Speaking during a recent analysis of the Canadian unconventional market, Michael Hebert, Wood Mackenzie Canadian research analyst, explained how the Montney Formation is the most prolific play in Western Canada, with well economics that rival almost any in North America.

“Breakevens in the core areas can get as low as $1.55/ Mcf, and because of this we anticipate production from the Montney to reach about 8.3 Bcf/d [23 Bcm/d],” Hebert said.

Investment firm Peters & Co. Ltd. reported that Montney natural gas production in October 2017 was about 178.3 MMcm/d (6.3 Bcf/d). Hebert said improving economics in the Montney have been seen in the region’s core areas of development.

“We’ve seen year-to-year increase in IP-30 rates, cumulative production and improvements in drilling efficiencies [and] completion designs,” he said. “Refinements in proppant loading and frack stages help continue to drive activity in the play.”

Canadian producers

Among the top operators in Western Canada are Seven Generations Energy, Kelt Exploration, ARC Resources, Tourmaline Oil Corp. and ConocoPhillips. However, ConocoPhillips divested 50% of its nonoperated interests in the FCCL Partnership in May 2017. The company also sold the majority of its Western Canada gas assets to Cenovus Energy. According to ConocoPhillips, production from the assets sold was 103,000 boe/d.

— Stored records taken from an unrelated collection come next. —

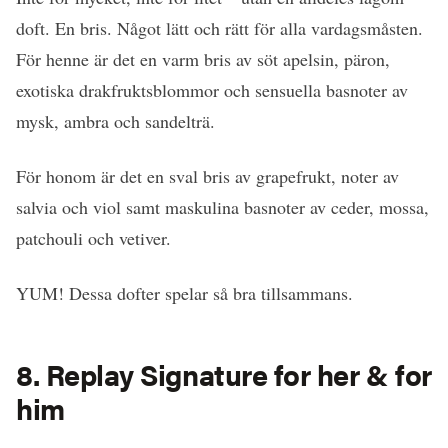
doft. En bris. Något lätt och rätt för alla vardagsmåsten.
För henne är det en varm bris av söt apelsin, päron,
exotiska drakfruktsblommor och sensuella basnoter av
mysk, ambra och sandelträ.
För honom är det en sval bris av grapefrukt, noter av
salvia och viol samt maskulina basnoter av ceder, mossa,
patchouli och vetiver.
YUM! Dessa dofter spelar så bra tillsammans.
8. Replay Signature for her & for
him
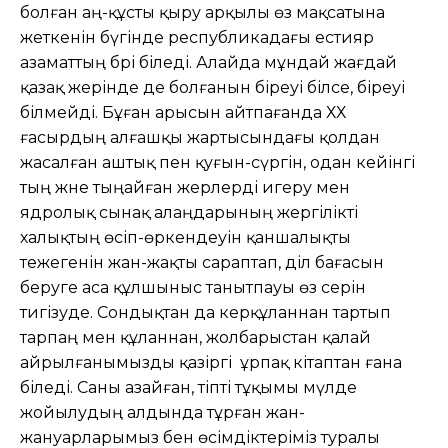
болған аң-құсты қыру арқылы өз мақсатына
жеткенін бүгінде республикадағы естияр
азаматтың бәрі біледі. Алайда мұндай жағдай
қазақ жерінде де болғанын біреуі білсе, біреуі
білмейді. Бұған арысын айтпағанда ХХ
ғасырдың алғашқы жартысындағы қолдан
жасалған аштық пен қуғын-сүргін, одан кейінгі
тың және тыңайған жерлерді игеру мен
ядролық сынақ алаңдарының жергілікті
халықтың өсіп-өркендеуін қаншалықты
тежегенін жан-жақты сараптап, әділ бағасын
беруге аса құлшыныс танытпауы өз әсерін
тигізуде. Сондықтан да керқұланнан тартып
тарпаң мен құланнан, жолбарыстан қалай
айрылғанымызды қазіргі ұрпақ кітаптан ғана
біледі. Саны азайған, тіпті тұқымы мүлде
жойылудың алдында тұрған жан-
жануарларымыз бен өсімдіктеріміз туралы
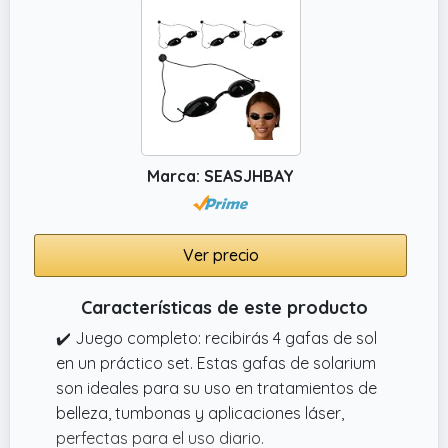
Marca: SEASJHBAY
Ver precio
Características de este producto
✔️ Juego completo: recibirás 4 gafas de sol
en un práctico set. Estas gafas de solarium
son ideales para su uso en tratamientos de
belleza, tumbonas y aplicaciones láser,
perfectas para el uso diario.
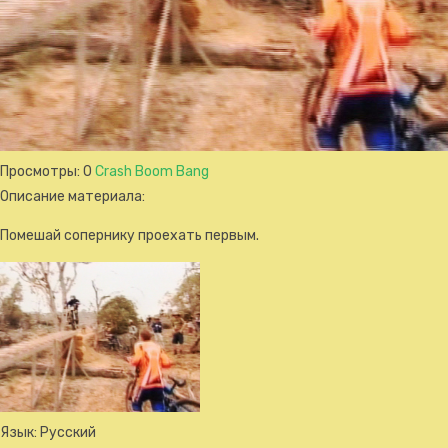
Просмотры
: 0
Crash Boom Bang
Описание материала
:
Помешай сопернику проехать первым.
Язык
: Русский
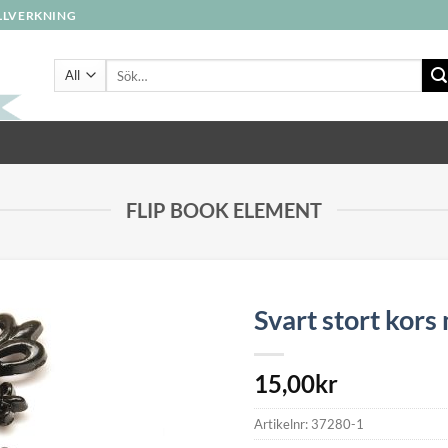
ILLVERKNING
Sök
efter:
FLIP BOOK ELEMENT
Svart stort kors
15,00
kr
Artikelnr:
37280-1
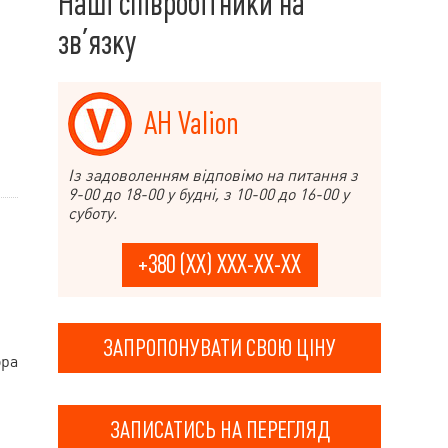
Наші співробітники на
зв’язку
АН Valion
Із задоволенням відповімо на питання з
9-00 до 18-00 у будні, з 10-00 до 16-00 у
суботу.
+380 (XX) XXX-XX-XX
ЗАПРОПОНУВАТИ СВОЮ ЦІНУ
ора
ЗАПИСАТИСЬ НА ПЕРЕГЛЯД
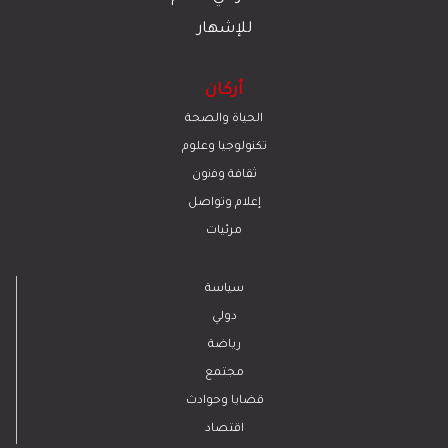
للإشهار
أركان
الحياة والصحة
تكنولوجيا وعلوم
ﺛﻘﺎﻓﺔ وﻓﻧون
إعلام وتواصل
مرئيات
سياسة
دولي
رياضة
مجتمع
قضايا وحوادث
اقتصاد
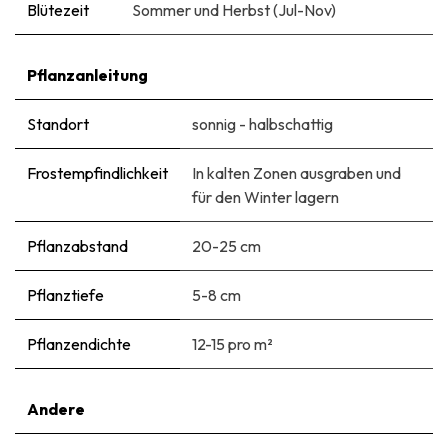
Blütezeit
Sommer und Herbst (Jul-Nov)
Pflanzanleitung
Standort
sonnig - halbschattig
Frostempfindlichkeit
In kalten Zonen ausgraben und
für den Winter lagern
Pflanzabstand
20-25 cm
Pflanztiefe
5-8 cm
Pflanzendichte
12-15 pro m²
Andere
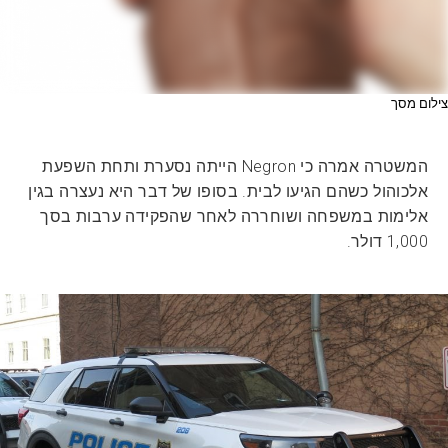
צילום מסך
המשטרה אמרה כי Negron הייתה נסערת ותחת השפעת
אלכוהול כשהם הגיעו לבית. בסופו של דבר היא נעצרה בגין
אלימות במשפחה ושוחררה לאחר שהפקידה ערבות בסך
1,000 דולר.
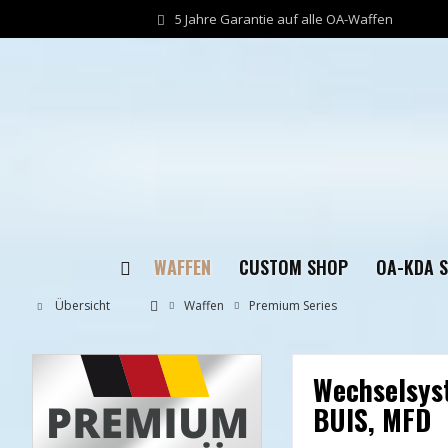
5 Jahre Garantie auf alle OA-Waffen
WAFFEN
CUSTOM SHOP
OA-KDA 
Übersicht
Waffen
Premium Series
Wechselsys
BUIS, MFD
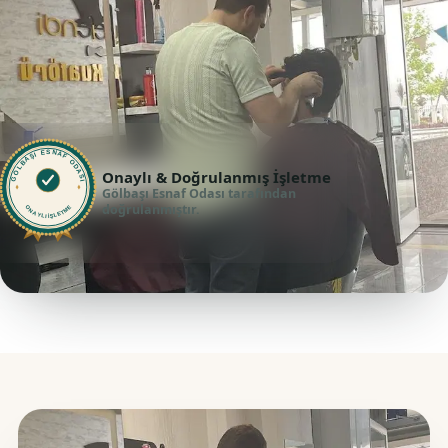
GÖLBAŞI ESNAF ODASI
Onaylı & Doğrulanmış İşletme
Gölbaşı Esnaf Odası tarafından
doğrulanmıştır.
ONAYLI İŞLETME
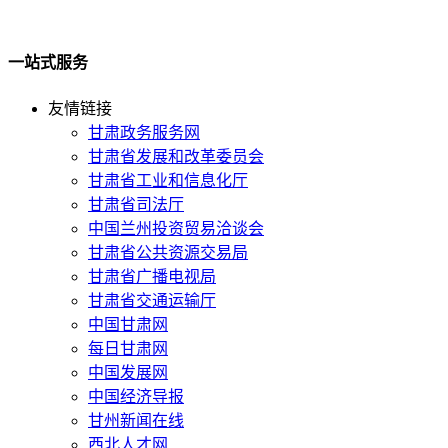
一站式服务
友情链接
甘肃政务服务网
甘肃省发展和改革委员会
甘肃省工业和信息化厅
甘肃省司法厅
中国兰州投资贸易洽谈会
甘肃省公共资源交易局
甘肃省广播电视局
甘肃省交通运输厅
中国甘肃网
每日甘肃网
中国发展网
中国经济导报
甘州新闻在线
西北人才网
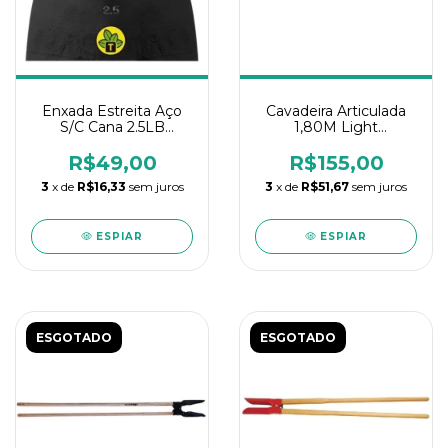
Enxada Estreita Aço
Cavadeira Articulada
S/C Cana 2.5LB
1,80M Light
Tramontina
Tramontina
R$49,00
R$155,00
3
x de
R$16,33
sem juros
3
x de
R$51,67
sem juros
ESPIAR
ESPIAR
ESGOTADO
ESGOTADO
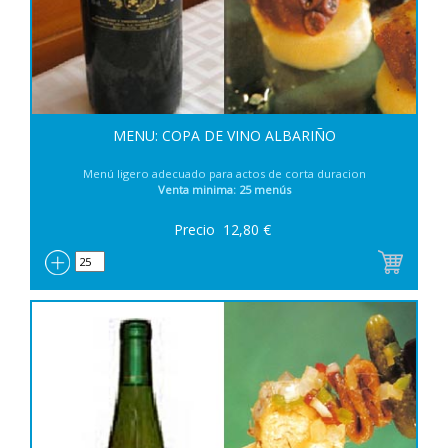
MENU: COPA DE VINO ALBARIÑO
Menú ligero adecuado para actos de corta duracion
Venta minima: 25 menús
Precio
12,80
€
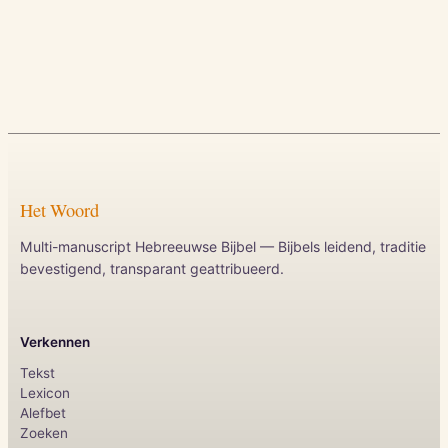
Het Woord
Multi-manuscript Hebreeuwse Bijbel — Bijbels leidend, traditie
bevestigend, transparant geattribueerd.
Verkennen
Tekst
Lexicon
Alefbet
Zoeken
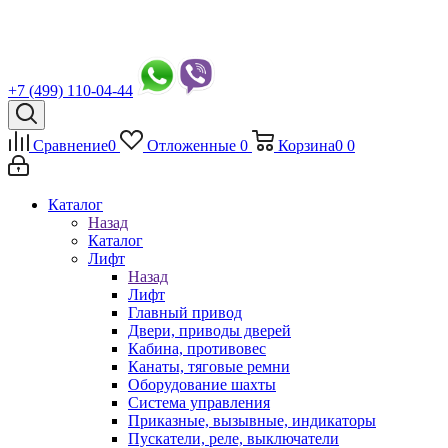
+7 (499) 110-04-44
Сравнение
0
Отложенные
0
Корзина
0
0
Каталог
Назад
Каталог
Лифт
Назад
Лифт
Главный привод
Двери, приводы дверей
Кабина, противовес
Канаты, тяговые ремни
Оборудование шахты
Система управления
Приказные, вызывные, индикаторы
Пускатели, реле, выключатели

ConocoPhillips has maintained 2 Bboe of resources in the Montney Formation, according to its 2017 annual report, an amount that quadrupled from 2016 to 2017.

Meanwhile, according to the company’s first-quarter 2018 investor report, ARC Resources achieved average production of 131,016 boe/d for the first quarter of the year, 36,874 bbl of which was oil and 16 MMcm/d [565 MMcf/d] was natural gas. ARC Resources full-year average production for 2018 is expected to be between 130,000 boe/d and 134,000 boe/d.

Through the first quarter of the year, ARC Resources produced more than 43,000 boe/d at its Dawson project. (Source: ARC Resources)


In its 2017 annual report, Cenovus Energy said that a technology drive has led to improved field operations, include longer reach horizontal well pairs, drilling improvements and improve startup techniques.

The company reported that redesigned well pads, specifically at its Christina Lake project, features improved modular design and scalable designs for well pairs and pads. Initial pad designs featured 19 pads of 213 wells at a cost of $1.6 billion with 310 MMbbl of recoverable reserves. Later pad designs featured 13 pads with 105 wells at a cost of about $800 million and 310 MMbbl of recoverable reserves.

At Foster Creek Cenovus’ previous pad designs featured 18 pads with 120 wells at cost of about $1.1 billion, which led to 200 MMbbl of recoverable reserves. Enhanced pad designs feature eight pads of 66 wells at a cost of about $600 million, but with identical 200 MMbbl recoverable.

Cenovus’ 2018 production at Christina Lake is forecast at 200 MMbbl/d, while at Foster Creek the company is forecasting about 160 MMbbl/d for the year.

ARC Resources, which stated in its 2017 annual report that it was among the early entrants into the Montney play, said it was a pioneer in the use of multistage fracturing for horizontal completions.

Through March, ARC Resources produced 43,740 boe/d at its Dawson project, 29,533 boe/d at its Parkland/Tower Field, 21,963 boe/d at its Sunrise Field and 15,467 boe/d at Ante Creek.